[Stored records]
- - - - -
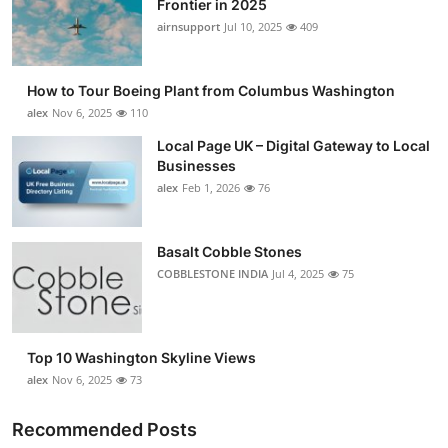
Frontier in 2025
Submit Press Release
airnsupport
Jul 10, 2025
409
Guest Posting
How to Tour Boeing Plant from Columbus Washington
alex
Nov 6, 2025
110
Crypto
Local Page UK – Digital Gateway to Local
Businesses
Advertise with US
alex
Feb 1, 2026
76
Business
Basalt Cobble Stones
Finance
COBBLESTONE INDIA
Jul 4, 2025
75
Tech
Top 10 Washington Skyline Views
Real Estate
alex
Nov 6, 2025
73
General
Recommended Posts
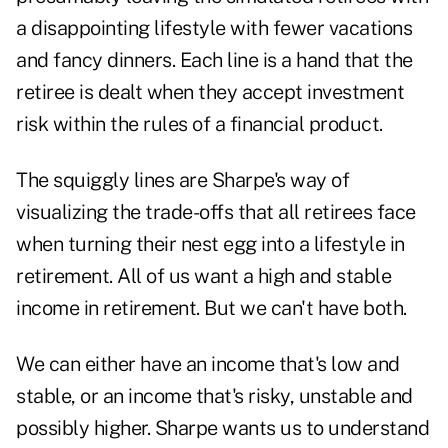
a disappointing lifestyle with fewer vacations
and fancy dinners. Each line is a hand that the
retiree is dealt when they accept investment
risk within the rules of a financial product.
The squiggly lines are Sharpe's way of
visualizing the trade-offs that all retirees face
when turning their nest egg into a lifestyle in
retirement. All of us want a high and stable
income in retirement. But we can't have both.
We can either have an income that's low and
stable, or an income that's risky, unstable and
possibly higher. Sharpe wants us to understand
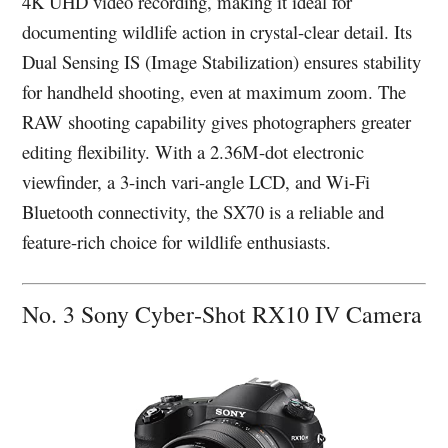
4K UHD video recording, making it ideal for
documenting wildlife action in crystal-clear detail. Its
Dual Sensing IS (Image Stabilization) ensures stability
for handheld shooting, even at maximum zoom. The
RAW shooting capability gives photographers greater
editing flexibility. With a 2.36M-dot electronic
viewfinder, a 3-inch vari-angle LCD, and Wi-Fi
Bluetooth connectivity, the SX70 is a reliable and
feature-rich choice for wildlife enthusiasts.
No. 3 Sony Cyber‑Shot RX10 IV Camera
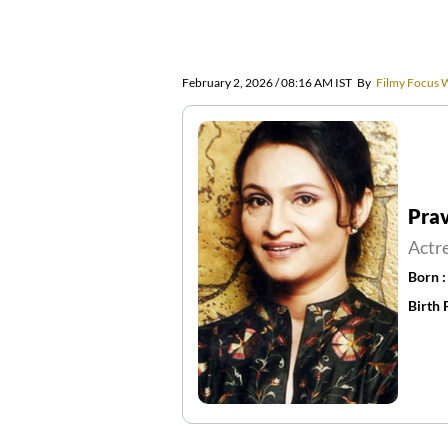
February 2, 2026 / 08:16 AM IST
By
Filmy Focus 
Pra
Actr
Born 
Birth 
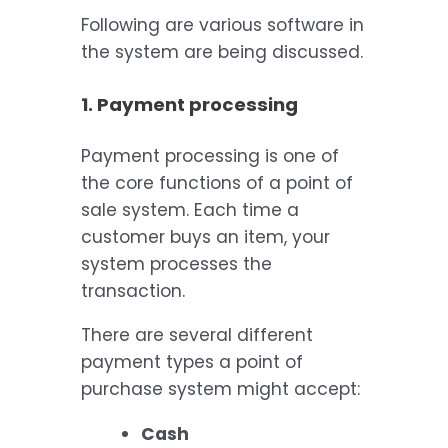
Following are various software in
the system are being discussed.
1. Payment processing
Payment processing is one of
the core functions of a point of
sale system. Each time a
customer buys an item, your
system processes the
transaction.
There are several different
payment types a point of
purchase system might accept:
Cash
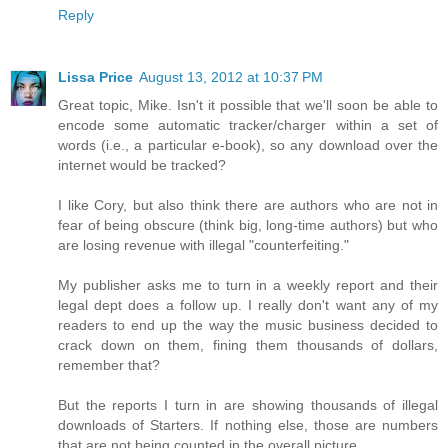
Reply
Lissa Price
August 13, 2012 at 10:37 PM
Great topic, Mike. Isn't it possible that we'll soon be able to
encode some automatic tracker/charger within a set of
words (i.e., a particular e-book), so any download over the
internet would be tracked?
I like Cory, but also think there are authors who are not in
fear of being obscure (think big, long-time authors) but who
are losing revenue with illegal "counterfeiting."
My publisher asks me to turn in a weekly report and their
legal dept does a follow up. I really don't want any of my
readers to end up the way the music business decided to
crack down on them, fining them thousands of dollars,
remember that?
But the reports I turn in are showing thousands of illegal
downloads of Starters. If nothing else, those are numbers
that are not being counted in the overall picture.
- - - - -
— TASK INSTRUCTIONS —
Print out each record exactly as shown, but keep the pictures out.

— ANSWER TO THIS TASK —
Frontier in 2025
Submit Press Release
airnsupport
Jul 10, 2025
409
Guest Posting
How to Tour Boeing Plant from Columbus Washington
alex
Nov 6, 2025
110
Crypto
Local Page UK – Digital Gateway to Local
Businesses
Advertise with US
alex
Feb 1, 2026
76
Business
Basalt Cobble Stones
Finance
COBBLESTONE INDIA
Jul 4, 2025
75
Tech
Top 10 Washington Skyline Views
Real Estate
alex
Nov 6, 2025
73
General
Recommended Posts
a disappointing lifestyle with fewer vacations
and fancy dinners. Each line is a hand that the
retiree is dealt when they accept investment
risk within the rules of a financial product.
The squiggly lines are Sharpe's way of
visualizing the trade-offs that all retirees face
when turning their nest egg into a lifestyle in
retirement. All of us want a high and stable
income in retirement. But we can't have both.
We can either have an income that's low and
stable, or an income that's risky, unstable and
possibly higher. Sharpe wants us to understand
4K UHD video recording, making it ideal for
documenting wildlife action in crystal-clear detail. Its
Dual Sensing IS (Image Stabilization) ensures stability
for handheld shooting, even at maximum zoom. The
RAW shooting capability gives photographers greater
editing flexibility. With a 2.36M-dot electronic
viewfinder, a 3-inch vari-angle LCD, and Wi-Fi
Bluetooth connectivity, the SX70 is a reliable and
feature-rich choice for wildlife enthusiasts.
No. 3 Sony Cyber‑Shot RX10 IV Camera
February 2, 2026 / 08:16 AM IST
By
Filmy Focus 
Pra
Actr
Born 
Birth 
Following are various software in
the system are being discussed.
1. Payment processing
Payment processing is one of
the core functions of a point of
sale system. Each time a
customer buys an item, your
system processes the
transaction.
There are several different
payment types a point of
purchase system might accept:
Cash
Reply
Lissa Price
August 13, 2012 at 10:37 PM
Great topic, Mike. Isn't it possible that we'll soon be able to
encode some automatic tracker/charger within a set of
words (i.e., a particular e-book), so any download over the
internet would be tracked?
I like Cory, but also think there are authors who are not in
fear of being obscure (think big, long-time authors) but who
are losing revenue with illegal "counterfeiting."
My publisher asks me to turn in a weekly report and their
legal dept does a follow up. I really don't want any of my
readers to end up the way the music business decided to
crack down on them, fining them thousands of dollars,
remember that?
But the reports I turn in are showing thousands of illegal
downloads of Starters. If nothing else, those are numbers
that are not being counted in the overall picture.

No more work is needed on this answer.